>>>

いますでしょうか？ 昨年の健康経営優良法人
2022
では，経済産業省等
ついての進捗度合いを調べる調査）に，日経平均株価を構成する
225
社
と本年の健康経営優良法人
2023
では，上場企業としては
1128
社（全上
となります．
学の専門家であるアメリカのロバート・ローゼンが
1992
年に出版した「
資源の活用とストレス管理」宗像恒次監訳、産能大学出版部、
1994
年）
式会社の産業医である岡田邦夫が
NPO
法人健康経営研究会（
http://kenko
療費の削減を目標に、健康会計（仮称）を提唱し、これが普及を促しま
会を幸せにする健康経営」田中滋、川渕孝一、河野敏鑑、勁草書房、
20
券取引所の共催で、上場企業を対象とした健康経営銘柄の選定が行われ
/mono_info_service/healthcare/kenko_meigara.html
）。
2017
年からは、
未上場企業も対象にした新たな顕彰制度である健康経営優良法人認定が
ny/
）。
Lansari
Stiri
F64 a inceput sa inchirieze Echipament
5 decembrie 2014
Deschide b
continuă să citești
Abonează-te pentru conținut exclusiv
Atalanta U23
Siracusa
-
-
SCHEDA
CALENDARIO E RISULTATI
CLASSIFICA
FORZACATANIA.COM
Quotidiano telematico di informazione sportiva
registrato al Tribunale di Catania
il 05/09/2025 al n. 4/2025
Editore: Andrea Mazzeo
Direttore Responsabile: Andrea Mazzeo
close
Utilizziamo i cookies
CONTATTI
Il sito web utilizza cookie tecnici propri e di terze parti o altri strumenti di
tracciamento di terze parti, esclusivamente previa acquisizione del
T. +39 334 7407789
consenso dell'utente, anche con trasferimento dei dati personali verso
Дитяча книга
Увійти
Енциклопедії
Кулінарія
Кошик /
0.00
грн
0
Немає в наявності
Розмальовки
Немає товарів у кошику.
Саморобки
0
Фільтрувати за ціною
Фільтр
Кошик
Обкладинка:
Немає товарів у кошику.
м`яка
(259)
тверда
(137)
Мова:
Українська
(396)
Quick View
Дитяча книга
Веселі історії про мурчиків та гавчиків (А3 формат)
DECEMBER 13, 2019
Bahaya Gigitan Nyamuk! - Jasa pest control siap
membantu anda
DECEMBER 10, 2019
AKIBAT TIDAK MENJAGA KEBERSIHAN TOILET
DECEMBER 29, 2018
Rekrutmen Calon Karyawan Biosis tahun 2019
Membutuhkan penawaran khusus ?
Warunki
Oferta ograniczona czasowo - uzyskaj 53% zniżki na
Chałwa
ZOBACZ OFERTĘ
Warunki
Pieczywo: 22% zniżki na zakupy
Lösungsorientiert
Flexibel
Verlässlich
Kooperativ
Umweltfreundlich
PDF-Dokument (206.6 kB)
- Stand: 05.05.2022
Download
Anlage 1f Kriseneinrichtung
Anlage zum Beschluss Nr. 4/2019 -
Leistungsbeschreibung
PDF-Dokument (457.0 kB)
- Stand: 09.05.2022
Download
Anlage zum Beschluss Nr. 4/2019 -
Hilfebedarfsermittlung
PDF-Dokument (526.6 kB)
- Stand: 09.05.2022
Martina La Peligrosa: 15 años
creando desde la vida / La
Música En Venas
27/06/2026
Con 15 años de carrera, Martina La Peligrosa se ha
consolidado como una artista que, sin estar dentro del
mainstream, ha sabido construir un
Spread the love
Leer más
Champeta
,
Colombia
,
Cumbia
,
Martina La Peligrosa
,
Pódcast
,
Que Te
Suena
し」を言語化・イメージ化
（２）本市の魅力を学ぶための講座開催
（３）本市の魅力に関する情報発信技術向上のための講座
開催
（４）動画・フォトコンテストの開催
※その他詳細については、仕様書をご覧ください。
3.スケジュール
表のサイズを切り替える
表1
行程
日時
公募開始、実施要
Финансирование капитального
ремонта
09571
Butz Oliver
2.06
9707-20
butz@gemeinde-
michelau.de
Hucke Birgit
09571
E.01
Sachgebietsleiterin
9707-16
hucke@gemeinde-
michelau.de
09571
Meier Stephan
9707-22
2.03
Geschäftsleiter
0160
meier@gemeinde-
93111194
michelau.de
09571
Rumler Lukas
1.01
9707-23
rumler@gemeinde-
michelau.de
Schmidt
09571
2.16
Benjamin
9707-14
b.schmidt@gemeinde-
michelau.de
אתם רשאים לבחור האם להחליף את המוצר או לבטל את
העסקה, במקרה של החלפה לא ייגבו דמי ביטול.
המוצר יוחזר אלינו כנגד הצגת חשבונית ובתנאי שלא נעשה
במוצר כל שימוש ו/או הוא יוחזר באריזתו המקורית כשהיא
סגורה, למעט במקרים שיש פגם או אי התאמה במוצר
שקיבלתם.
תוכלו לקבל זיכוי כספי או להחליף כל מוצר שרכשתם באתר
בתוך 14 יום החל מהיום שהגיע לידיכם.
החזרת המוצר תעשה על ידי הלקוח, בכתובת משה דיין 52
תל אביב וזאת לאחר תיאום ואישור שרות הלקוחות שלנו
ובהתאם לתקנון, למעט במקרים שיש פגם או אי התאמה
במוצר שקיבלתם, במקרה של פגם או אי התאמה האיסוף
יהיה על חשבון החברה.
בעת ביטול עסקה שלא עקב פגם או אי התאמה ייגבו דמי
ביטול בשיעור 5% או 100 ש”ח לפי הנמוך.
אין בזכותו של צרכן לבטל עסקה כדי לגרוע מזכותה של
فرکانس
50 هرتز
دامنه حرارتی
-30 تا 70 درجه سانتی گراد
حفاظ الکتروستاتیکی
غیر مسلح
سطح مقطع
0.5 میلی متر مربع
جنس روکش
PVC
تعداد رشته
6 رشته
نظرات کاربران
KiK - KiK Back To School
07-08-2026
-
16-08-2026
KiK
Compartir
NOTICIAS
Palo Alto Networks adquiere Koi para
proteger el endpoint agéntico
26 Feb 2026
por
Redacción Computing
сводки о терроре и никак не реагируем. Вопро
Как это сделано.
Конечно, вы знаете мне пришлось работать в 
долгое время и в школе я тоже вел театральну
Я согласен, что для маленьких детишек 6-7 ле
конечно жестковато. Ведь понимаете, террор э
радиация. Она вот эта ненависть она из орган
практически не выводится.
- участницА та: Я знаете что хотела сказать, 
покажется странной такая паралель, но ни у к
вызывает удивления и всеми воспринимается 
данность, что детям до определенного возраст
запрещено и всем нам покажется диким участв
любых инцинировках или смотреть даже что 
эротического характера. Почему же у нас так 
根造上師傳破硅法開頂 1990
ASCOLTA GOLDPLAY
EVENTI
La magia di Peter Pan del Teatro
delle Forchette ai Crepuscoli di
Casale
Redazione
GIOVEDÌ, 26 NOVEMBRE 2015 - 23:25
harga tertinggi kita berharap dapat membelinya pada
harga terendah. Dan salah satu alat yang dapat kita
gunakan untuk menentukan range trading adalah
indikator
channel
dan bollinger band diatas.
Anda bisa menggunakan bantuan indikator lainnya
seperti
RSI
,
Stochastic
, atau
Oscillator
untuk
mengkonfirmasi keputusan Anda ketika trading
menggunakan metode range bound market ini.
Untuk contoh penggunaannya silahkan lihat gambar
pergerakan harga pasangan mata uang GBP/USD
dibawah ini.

<<<

__Work task__. Print exactly the lines above from the one with "Веселі історії про" to the one with "Anlage 1f Kriseneinrichtung", including both.

__Answer for this exercise__.
Веселі історії про мурчиків та гавчиків (А3 формат)
DECEMBER 13, 2019
Bahaya Gigitan Nyamuk! - Jasa pest control siap
membantu anda
DECEMBER 10, 2019
AKIBAT TIDAK MENJAGA KEBERSIHAN TOILET
DECEMBER 29, 2018
Rekrutmen Calon Karyawan Biosis tahun 2019
Membutuhkan penawaran khusus ?
Warunki
Oferta ograniczona czasowo - uzyskaj 53% zniżki na
Chałwa
ZOBACZ OFERTĘ
Warunki
Pieczywo: 22% zniżki na zakupy
Lösungsorientiert
Flexibel
Verlässlich
Kooperativ
Umweltfreundlich
PDF-Dokument (206.6 kB)
- Stand: 05.05.2022
Download
Anlage 1f Kriseneinrichtung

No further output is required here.